Artinya, selama sembilan tahun, Indonesia sempat tidak memiliki gambaran masa depan. Sementara, kita semua justru terlena ke dalam hiruk pikuk dan kegaduhan politik pragmatis, yang menghiasi kontestasi demokrasi di negeri ini. Kegaduhan itu semakin berlanjut lagi ketika para menteri terpilih di pemerintahan Joko Widodo-Jusuf Kalla, justru lebih gemar mengerjakan hal-hal di luar Rencana Strategis (Renstra) lima tahunan.
Berbicara mengenai daya saing, sesungguhnya kita berbicara kualitas SDM. Menurut Survei Angkatan Kerja Nasional (Sakernas) per Agustus 2015, hampir separuh (47,1 persen) tenaga kerja Indonesia adalah lulusan SD ke bawah.
Bagaimana lulusan SD bisa bersaing di MEA? Masih bisa, kalau mereka memiliki sertifikasi kompetensi tenaga kerja.
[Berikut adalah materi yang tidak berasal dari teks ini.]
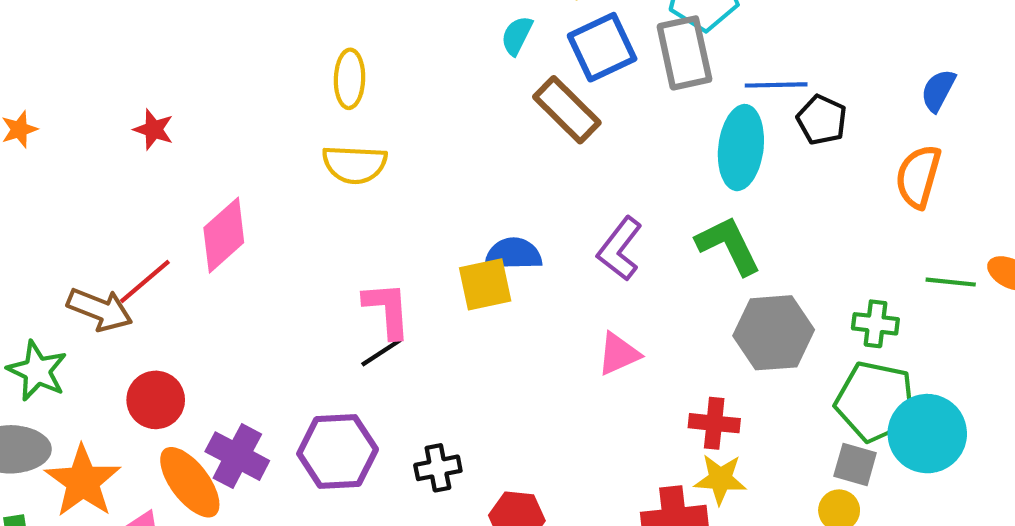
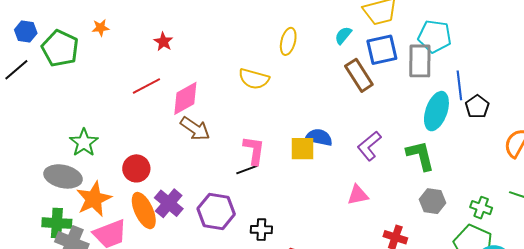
yellow ellipse: (350, 79) -> (288, 41), moved
blue line: (776, 85) -> (459, 85), turned 72
red line: (145, 281) -> (146, 86), moved
brown arrow: (100, 309) -> (195, 129), moved
gray hexagon: (774, 333) -> (433, 201), size x0.7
Dalam hal ini, pemerintah jangan abai dan jangan terlambat karena ini merupakan hal penting pada era globalisasi.
Tak elok mendengar berita seorang menteri harus berkunjung ke Jepang, setelah mendengar kabar banyak perawat Indonesia yang dikirim ke sana justru ditolak oleh pihak rumah sakit setempat. Setelah ditelisik, penyebabnya adalah minimnya sertifikasi kompetensi tenaga kerja Indonesia. Padahal pada era MEA, sertifikasi kompetensi ini sangat diperlukan jika kita ingin mengekspor tenaga terampil ke negara tetangga.
Inilah tantangan yang masih mengadang bangsa ini pada saat usia kemerdekaannya memasuki perayaan ke-71 tahun. Kita boleh saja tersenyum bahagia karena tak lagi terjajah secara fisik seperti masa lalu. Tapi, kita juga harus sadar diri bahwa bangsa ini masih belum mampu menjadi bangsa berdaulat atas kemampuan dirinya sendiri.
Rasanya sebuah penggalan pidato Bung Karno pada HUT Proklamasi 1963, masih terdengar pantas sebagai bahan refleksi buat generasi masa kini dan generasi mendatang. "Bangsa yang tidak percaya kepada kekuatan dirinya sebagai suatu bangsa, tidak dapat berdiri sebagai suatu bangsa yang merdeka."
Mari, sudah saatnya kita memfokuskan diri menghadapi persaingan global. Tak lupa juga, sudah saatnya bangsa ini memperbaiki mutu SDM jika ingin berkompetisi pada era MEA. Tanpa peningkatan mutu disertai penambahan dan asistensi untuk sertifikasi kompetensi tenaga kerja, rasanya ikhtiar mewujudkan kedaulatan bangsa seperti yang pernah didengungkan Bung Karno akan sangat sulit digapai. Salam dirgahayu Indonesia. Saatnya kita membuat perubahan.